Seems like this could be forward-declared.

> Source/WebKit/Shared/SharedDisplayListHandle.h:59
> +        NotWaiting = 0,

= 0 seems redundant
Comment 15 Wenson Hsieh 2021-01-06 10:00:20 PST
Comment on attachment 417008 [details]
Patch

View in context: https://bugs.webkit.org/attachment.cgi?id=417008&action=review

Thanks for the review!

>> Source/WebKit/GPUProcess/graphics/RemoteRenderingBackend.cpp:234
>> +                RELEASE_ASSERT_NOT_REACHED();
> 
> I don't think we should crash the GPU Process here, at least not in release. It is never OK for a WebProcess to send bad IPC to the GPU Process and cause it to crash (since the GPUProcess is shared with other processes).

Good point. I originally did this to make debugging perf tests a bit easier (by making the crashes more noticeable), with the intention of turning these into debug assertions once I added all the MESSAGE_CHECKs.

I'll just start these off as debug assertions instead.

>> Source/WebKit/GPUProcess/graphics/RemoteRenderingBackend.cpp:241
>> +                RELEASE_ASSERT_NOT_REACHED();
> 
> ditto.

Fixed!

>> Source/WebKit/GPUProcess/graphics/RemoteRenderingBackend.cpp:249
>> +                RELEASE_ASSERT_NOT_REACHED();
> 
> ditto.

Fixed!

>> Source/WebKit/GPUProcess/graphics/RemoteRenderingBackend.h:45
>> +#include <wtf/cocoa/MachSemaphore.h>
> 
> Seems like this could be forward-declared.

Good catch — fixed.

>> Source/WebKit/Shared/SharedDisplayListHandle.h:59
>> +        NotWaiting = 0,
> 
> = 0 seems redundant

Removed the = 0.
Comment 16 Wenson Hsieh 2021-01-06 11:06:09 PST
Created attachment 417103 [details]
Address comments + rebase
Comment 17 EWS 2021-01-06 12:35:52 PST
Committed r271212: <https://trac.webkit.org/changeset/271212>

All reviewed patches have been landed.

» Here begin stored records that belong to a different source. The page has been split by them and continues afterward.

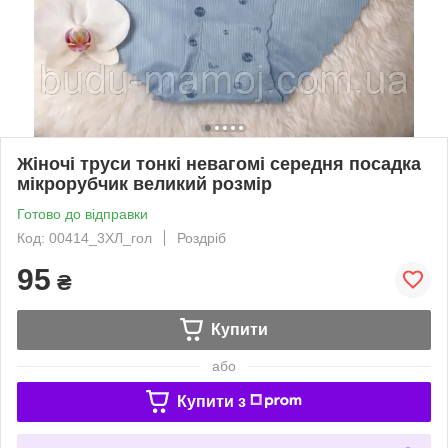
Жіночі труси тонкі невагомі середня посадка
мікрорубчик великий розмір
Готово до відправки
Код: 00414_3ХЛ_гол
Роздріб
95
₴
Купити
або
Купити з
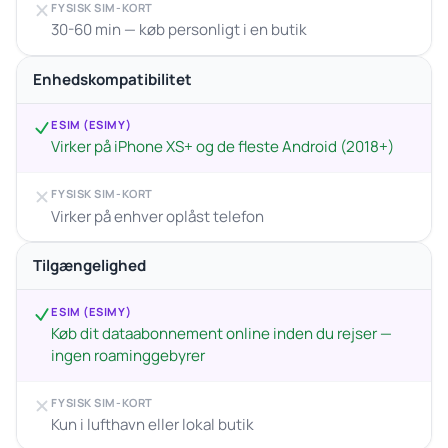
FYSISK SIM-KORT
30-60 min — køb personligt i en butik
Enhedskompatibilitet
ESIM (ESIMY)
Virker på iPhone XS+ og de fleste Android (2018+)
FYSISK SIM-KORT
Virker på enhver oplåst telefon
Tilgængelighed
ESIM (ESIMY)
Køb dit dataabonnement online inden du rejser —
ingen roaminggebyrer
FYSISK SIM-KORT
Kun i lufthavn eller lokal butik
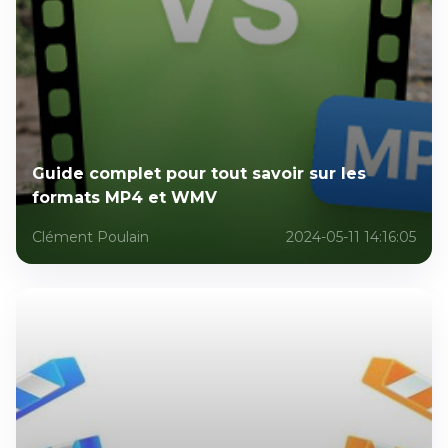
Guide complet pour tout savoir sur les
formats MP4 et WMV
Clément Poulain
2024-05-11 14:16:05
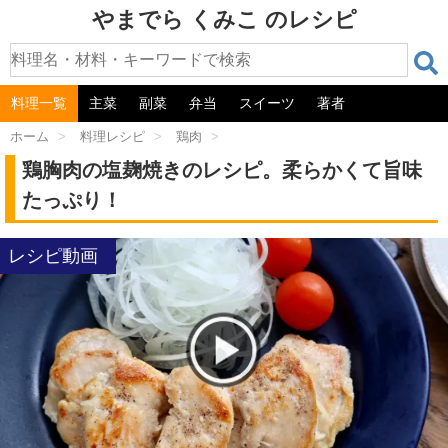
やまでら くみこ のレシピ
料理一覧
主菜
副菜
弁当
スイーツ
著者
ホーム
>
料理レシピ
>
鶏肉
>
鶏胸肉の塩麹焼きのレシピ。柔らかくて旨味
たっぷり！
レシピ動画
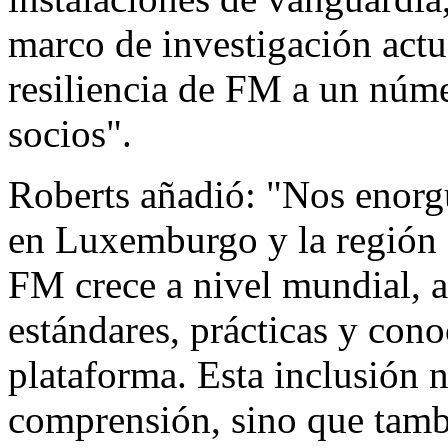
marco de investigación actu
resiliencia de FM a un núm
socios".
Roberts añadió: "Nos enorg
en Luxemburgo y la región
FM crece a nivel mundial, 
estándares, prácticas y cono
plataforma. Esta inclusión 
comprensión, sino que tambi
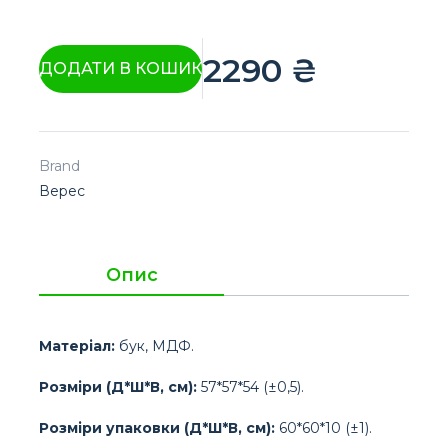
2290
₴
ДОДАТИ В КОШИК
Brand
Верес
Опис
Матеріал:
бук, МДФ.
Розміри (Д*Ш*В, см):
57*57*54 (±0,5).
Розміри упаковки (Д*Ш*В, см):
60*60*10 (±1).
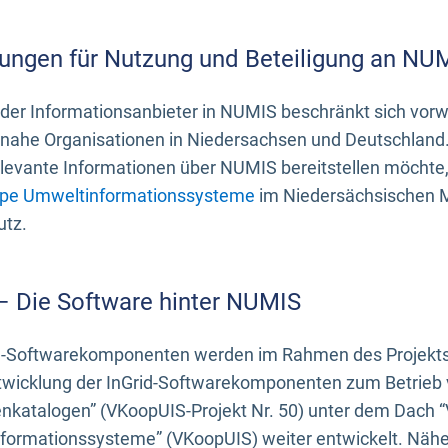
ungen für Nutzung und Beteiligung an NU
 der Informationsanbieter in NUMIS beschränkt sich vo
ahe Organisationen in Niedersachsen und Deutschland. 
evante Informationen über NUMIS bereitstellen möchte, 
pe Umweltinformationssysteme
im Niedersächsischen M
utz.
 – Die Software hinter NUMIS
d-Softwarekomponenten werden im Rahmen des Projekts “
twicklung der InGrid-Softwarekomponenten zum Betrieb v
nkatalogen” (VKoopUIS-Projekt Nr. 50) unter dem Dach 
ormationssysteme” (VKoopUIS) weiter entwickelt. Näher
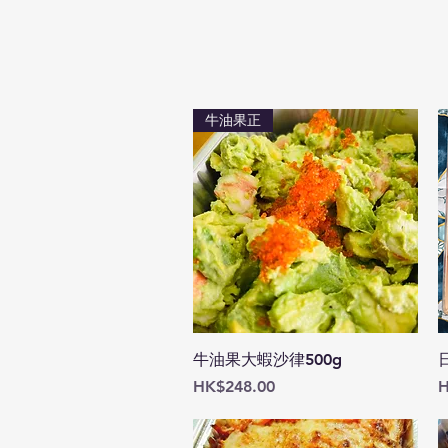
牛油果正
快速瀏覽
牛油果大蝦沙律500g
價格
HK$248.00
H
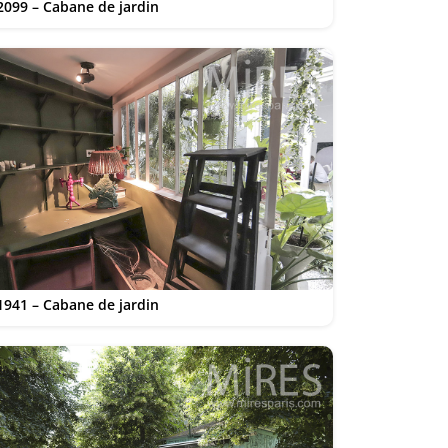
2099 – Cabane de jardin
1941 – Cabane de jardin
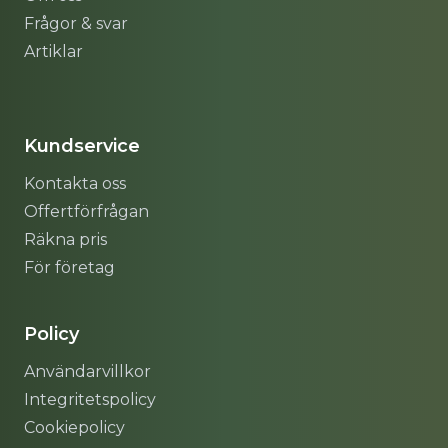
Frågor & svar
Artiklar
Sitemap
Kundservice
Kontakta oss
Offertförfrågan
Räkna pris
För företag
Policy
Användarvillkor
Integritetspolicy
Cookiepolicy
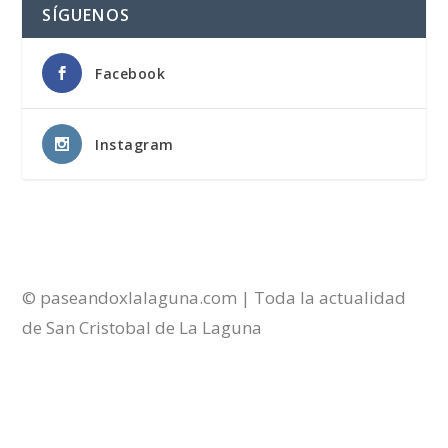
SÍGUENOS
Facebook
Instagram
© paseandoxlalaguna.com | Toda la actualidad
de San Cristobal de La Laguna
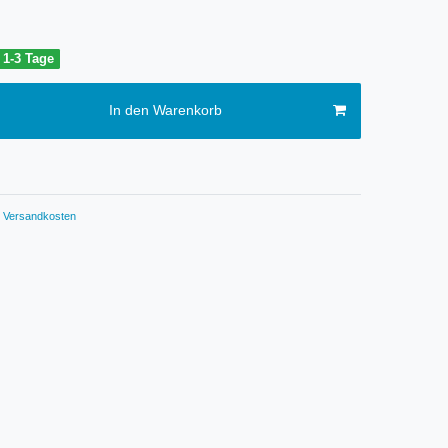
t 1-3 Tage
In den Warenkorb
Versandkosten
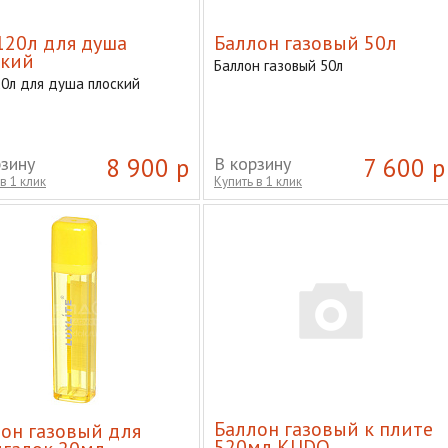
120л для душа
Баллон газовый 50л
ский
Баллон газовый 50л
20л для душа плоский
рзину
8 900 р
В корзину
7 600 р
в 1 клик
Купить в 1 клик
Баллон газовый к плите
он газовый для
520мл KUDO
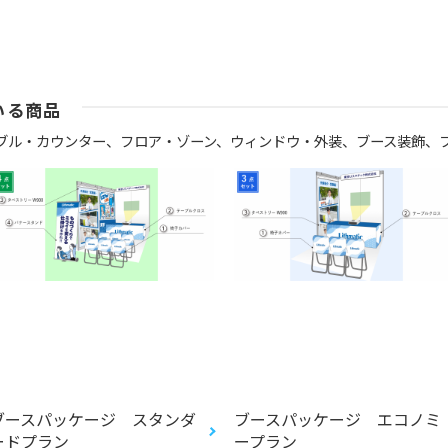
いる商品
ブル・カウンター、
フロア・ゾーン、
ウィンドウ・外装、
ブース装飾、
ブースパッケージ スタンダ
ブースパッケージ エコノミ
ードプラン
ープラン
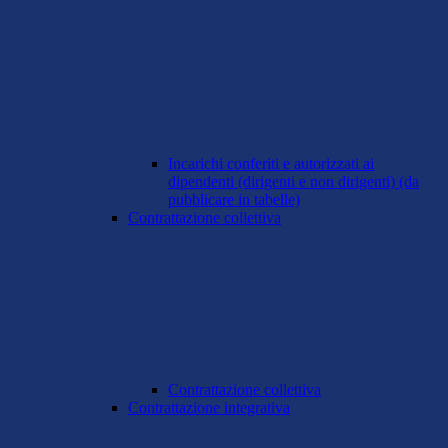
Incarichi conferiti e autorizzati ai
dipendenti (dirigenti e non dirigenti) (da
pubblicare in tabelle)
Contrattazione collettiva
Contrattazione collettiva
Contrattazione integrativa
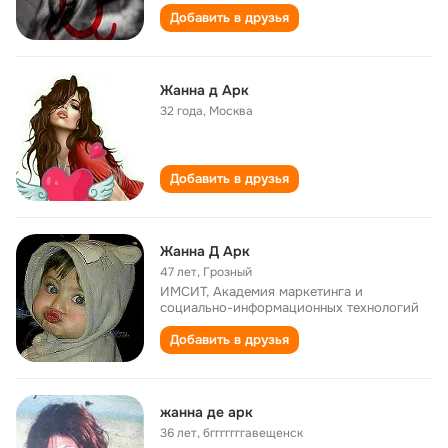
Добавить в друзья
Жанна д Арк
32 года
,
Москва
Добавить в друзья
Жанна Д Арк
47 лет
,
Грозный
ИМСИТ, Академия маркетинга и
социально-информационных технологий
Добавить в друзья
жанна де арк
36 лет
,
бгггггггавещенск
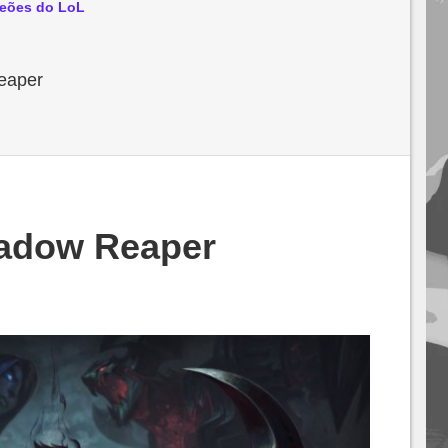
eões do LoL
eaper
adow Reaper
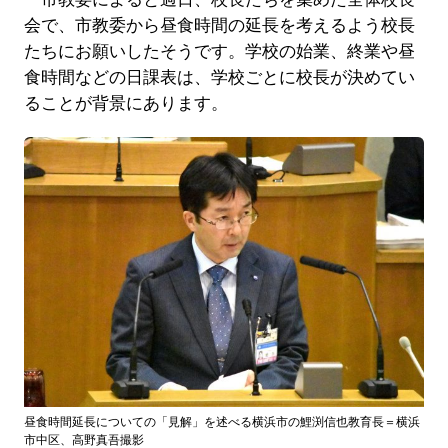
会で、市教委から昼食時間の延長を考えるよう校長
たちにお願いしたそうです。学校の始業、終業や昼
食時間などの日課表は、学校ごとに校長が決めてい
ることが背景にあります。
昼食時間延長についての「見解」を述べる横浜市の鯉渕信也教育長＝横浜
市中区、高野真吾撮影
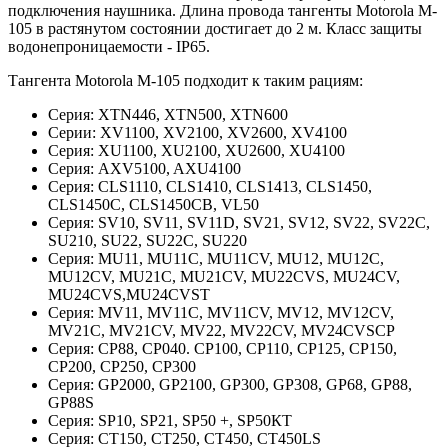
подключения наушника. Длина провода тангенты Motorola M-
105 в растянутом состоянии достигает до 2 м. Класс защиты
водонепроницаемости - IP65.
Тангента Motorola M-105 подходит к таким рациям:
Серия: XTN446, XTN500, XTN600
Серии: XV1100, XV2100, XV2600, XV4100
Серия: XU1100, XU2100, XU2600, XU4100
Серия: AXV5100, AXU4100
Серия: CLS1110, CLS1410, CLS1413, CLS1450,
CLS1450C, CLS1450CB, VL50
Серия: SV10, SV11, SV11D, SV21, SV12, SV22, SV22C,
SU210, SU22, SU22C, SU220
Серия: MU11, MU11C, MU11CV, MU12, MU12C,
MU12CV, MU21C, MU21CV, MU22CVS, MU24CV,
MU24CVS,MU24CVST
Серия: MV11, MV11C, MV11CV, MV12, MV12CV,
MV21C, MV21CV, MV22, MV22CV, MV24CVSCP
Серия: CP88, CP040. CP100, CP110, CP125, CP150,
CP200, CP250, CP300
Серия: GP2000, GP2100, GP300, GP308, GP68, GP88,
GP88S
Серия: SP10, SP21, SP50 +, SP50КТ
Серия: CT150, CT250, CT450, CT450LS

Closing bug and clearing flags on attachment 417103 [details].
Comment 18 Chris Dumez 2021-01-07 11:34:32 PST
Comment on attachment 417103 [details]
Address comments + rebase

View in context: https://bugs.webkit.org/attachment.cgi?id=417103&action=review

> Source/WebKit/GPUProcess/graphics/RemoteRenderingBackend.cpp:226
> +            m_resumeDisplayListSemaphore->waitFor(30_us);

Wait a second.. Isn't this running on the main thread of the GPUProcess? How is it OK to hang the main thread of the GPUProcess for this? The GPUProcess does many other things besides DOM rendering and hanging the main thread for DOM rendering does not seem acceptable.
Comment 19 Geoffrey Garen 2021-01-07 11:41:12 PST
> > Source/WebKit/GPUProcess/graphics/RemoteRenderingBackend.cpp:226
> > +            m_resumeDisplayListSemaphore->waitFor(30_us);
> 
> Wait a second.. Isn't this running on the main thread of the GPUProcess?

Yes.

> How
> is it OK to hang the main thread of the GPUProcess for this? The GPUProcess
> does many other things besides DOM rendering and hanging the main thread for
> DOM rendering does not seem acceptable.

I think the theory is that 30us is not a long delay. Just returning to the RunLoop takes a similar amount of time.

That said, what are some specific operations that we should consider, that might be harmed by this delay?
Comment 20 Wenson Hsieh 2021-01-07 11:42:09 PST
(In reply to Chris Dumez from comment #18)
> Comment on attachment 417103 [details]
> Address comments + rebase
> 
> View in context:
> https://bugs.webkit.org/attachment.cgi?id=417103&action=review
> 
> > Source/WebKit/GPUProcess/graphics/RemoteRenderingBackend.cpp:226
> > +            m_resumeDisplayListSemaphore->waitFor(30_us);
> 
> Wait a second.. Isn't this running on the main thread of the GPUProcess? How
> is it OK to hang the main thread of the GPUProcess for this? The GPUProcess
> does many other things besides DOM rendering and hanging the main thread for
> DOM rendering does not seem acceptable.

The idea is that we'll only perform the wait here if we're receiving such a high rate of display list items, that the next IPC message would probably otherwise be a wakeup message for more DL item processing anyways.

I chose a tiny (30 microsecond) wait duration here, since that is going to be much lower (in practice) than the time needed to propagate a message via IPC. Essentially, this wait should only kick in when the GPUP would have otherwise just gone to sleep anyways.

I think in the future, if we could move DL processing off the main thread, then we'd be able to make this waiting policy much more generous.